Armie Hammer ha un nuovo ruolo da protagonista, sebbene non abbia preso parte ad alcun casting per ottenere la parte.

In realtà la vicenda che ha travolto Hammer nel 2021 pareva aver chiuso per sempre le porte del cinema all’attore di Assassinio sul Nilo, fino a un anno fa tra le star più splendenti, richieste e amate di Hollywood. Poi però è arrivata la rapida caduta verso il baratro con le accuse di abusi sessuali, branding e cannibalismo che, almeno per ora, sembrano aver messo un punto definitivo alla carriera di Armie, la cui vita verrà presto raccontata all’interno di una docuserie dal titolo provvisorio House of Hammer.

Lo show approderà in streaming su Disney + e svelerà tutti i segreti dell’impero della famiglia Hammer, andando a investigare anche sulle terribili accuse mosse nei confronti del 35enne star della pellicola Call me by your name (meglio conosciuta come Chiamami col tuo nome), dove insieme a Timothée Chalamet ha dato vita a una meravigliosa storia d’amore tra due uomini.

«Dissolutezza. Inganni. Abusi. Dipendenze. Corruzione. Nel corso di cinque generazioni, gli uomini della famiglia Hammer hanno più segreti e scandali di quanti ne possa contenere qualsiasi caveau. I presunti crimini di Armie Hammer sono solo la punta dell'iceberg». È con questo intrigante incipit che la piattaforma di streaming ha annunciato la realizzazione di questo doc che si preannuncia esplosivo e che, certamente, non aiuterà Armie ha ricostruirsi una reputazione ma anzi, al contrario, porterà alla luce vecchi e nuovi scandali ormai dimenticati. Qualche esempio? La fornitura di fondi illegali per la campagna del presidente Richard Nixon da parte del bisnonno di Hammer e l'accusa di omicidio nei confronti del nonno dell’attore, avvenuta nel 1955.
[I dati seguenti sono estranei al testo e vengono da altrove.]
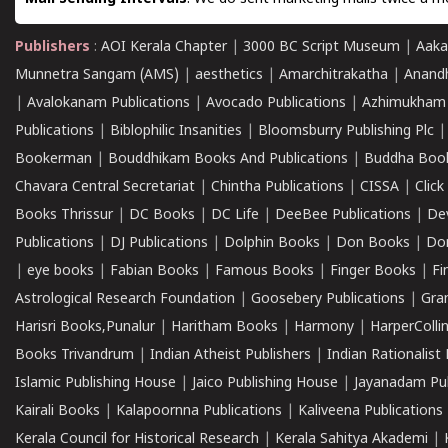
Publishers
:
AOI Kerala Chapter
|
3000 BC Script Museum
|
Aaka
Munnetra Sangam (AMS)
|
aesthetics
|
Amarchitrakatha
|
Anand
|
Avalokanam Publications
|
Avocado Publications
|
Azhimukham
Publications
|
Biblophilic Insanities
|
Bloomsburry Publishing Plc
Bookerman
|
Bouddhikam Books And Publications
|
Buddha Boo
Chavara Central Secretariat
|
Chintha Publications
|
CISSA
|
Clic
Books Thrissur
|
DC Books
|
DC Life
|
DeeBee Publications
|
De
Publications
|
DJ Publications
|
Dolphin Books
|
Don Books
|
Don
|
eye books
|
Fabian Books
|
Famous Books
|
Finger Books
|
Fi
Astrological Research Foundation
|
Goosebery Publications
|
Gra
Harisri Books,Punalur
|
Haritham Books
|
Harmony
|
HarperCollin
Books Trivandrum
|
Indian Atheist Publishers
|
Indian Rationalist 
Islamic Publishing House
|
Jaico Publishing House
|
Jayanadam Pub
Kairali Books
|
Kalapoornna Publications
|
Kaliveena Publications
Kerala Council for Historical Research
|
Kerala Sahitya Akademi
|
La docuserie House of Hammer esaminerà «una dinastia disfunzionale con i suoi personaggi maschili che esibiscono tutte le devastanti conseguenze figlie dei privilegi», fornendo anche importanti aggiornamenti sulle indagini attualmente in corso da parte della polizia di Los Angeles che, in questo anno, ha raccolto numerose testimoniante da parte di ex fidanzate, frequentanti o conoscenti di Armie, le quali descrivono il 35enne come un manipolatore, sessualmente ed emotivamente violento.

La vicenda non offrirà alcuna redenzione ad Hammer, separatosi dalla moglie Elizabeth Chambers poco prima dello scandalo che lo ha travolto e, non appena le accuse di cannibalismo hanno iniziato a circolare, abbandonato anche dalla sua agenzia, dal manager e dal mondo del cinema, che lo ha prontamente sollevato da tutti i suoi nuovi progetti prima che Armie Hammer si facesse ricoverare in una rehab della Florida specializzata in droghe, alcol e problemi legati al sesso.